Input data:
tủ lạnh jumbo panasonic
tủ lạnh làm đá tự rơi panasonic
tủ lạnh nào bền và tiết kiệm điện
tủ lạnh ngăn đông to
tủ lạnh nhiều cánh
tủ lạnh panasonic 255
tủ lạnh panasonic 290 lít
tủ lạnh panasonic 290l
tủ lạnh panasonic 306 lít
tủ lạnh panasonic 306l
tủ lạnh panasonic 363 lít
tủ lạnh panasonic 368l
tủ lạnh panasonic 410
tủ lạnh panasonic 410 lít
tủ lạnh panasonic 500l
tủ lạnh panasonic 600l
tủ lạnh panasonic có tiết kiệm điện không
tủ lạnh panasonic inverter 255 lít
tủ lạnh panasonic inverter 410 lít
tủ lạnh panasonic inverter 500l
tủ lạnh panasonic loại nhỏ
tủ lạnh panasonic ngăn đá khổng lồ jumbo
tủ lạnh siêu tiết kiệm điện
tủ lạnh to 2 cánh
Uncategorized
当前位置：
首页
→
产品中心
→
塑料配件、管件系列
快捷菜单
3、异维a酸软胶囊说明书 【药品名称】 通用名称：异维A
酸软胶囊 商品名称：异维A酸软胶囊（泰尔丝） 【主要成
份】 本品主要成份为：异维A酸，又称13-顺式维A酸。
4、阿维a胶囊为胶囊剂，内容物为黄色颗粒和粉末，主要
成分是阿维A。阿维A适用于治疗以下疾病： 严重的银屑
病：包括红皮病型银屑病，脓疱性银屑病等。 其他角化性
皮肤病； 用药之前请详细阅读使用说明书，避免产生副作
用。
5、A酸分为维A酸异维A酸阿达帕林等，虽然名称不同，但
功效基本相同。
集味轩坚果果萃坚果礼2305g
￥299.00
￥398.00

* * *

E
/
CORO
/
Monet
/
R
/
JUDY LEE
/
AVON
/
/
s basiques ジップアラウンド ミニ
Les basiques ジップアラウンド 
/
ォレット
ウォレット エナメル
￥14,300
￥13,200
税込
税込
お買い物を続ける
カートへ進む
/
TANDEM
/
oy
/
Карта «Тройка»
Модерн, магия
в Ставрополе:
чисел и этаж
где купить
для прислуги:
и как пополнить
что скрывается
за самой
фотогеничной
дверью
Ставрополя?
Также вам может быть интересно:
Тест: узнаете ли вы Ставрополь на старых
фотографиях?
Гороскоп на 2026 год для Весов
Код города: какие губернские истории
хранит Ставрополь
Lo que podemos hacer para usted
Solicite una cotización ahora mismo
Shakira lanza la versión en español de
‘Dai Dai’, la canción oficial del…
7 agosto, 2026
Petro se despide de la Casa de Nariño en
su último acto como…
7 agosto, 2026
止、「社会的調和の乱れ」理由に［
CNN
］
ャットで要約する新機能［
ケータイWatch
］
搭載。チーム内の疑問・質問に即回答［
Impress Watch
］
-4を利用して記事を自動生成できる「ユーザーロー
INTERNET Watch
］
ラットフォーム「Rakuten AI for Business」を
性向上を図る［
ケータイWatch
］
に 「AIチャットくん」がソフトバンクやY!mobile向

What is required:
What you return should be exactly the lines above, starting at the one with "tủ lạnh panasonic 290 lít" and ending at the one with "tủ lạnh panasonic loại nhỏ", and nothing else.

Completed task:
tủ lạnh panasonic 290 lít
tủ lạnh panasonic 290l
tủ lạnh panasonic 306 lít
tủ lạnh panasonic 306l
tủ lạnh panasonic 363 lít
tủ lạnh panasonic 368l
tủ lạnh panasonic 410
tủ lạnh panasonic 410 lít
tủ lạnh panasonic 500l
tủ lạnh panasonic 600l
tủ lạnh panasonic có tiết kiệm điện không
tủ lạnh panasonic inverter 255 lít
tủ lạnh panasonic inverter 410 lít
tủ lạnh panasonic inverter 500l
tủ lạnh panasonic loại nhỏ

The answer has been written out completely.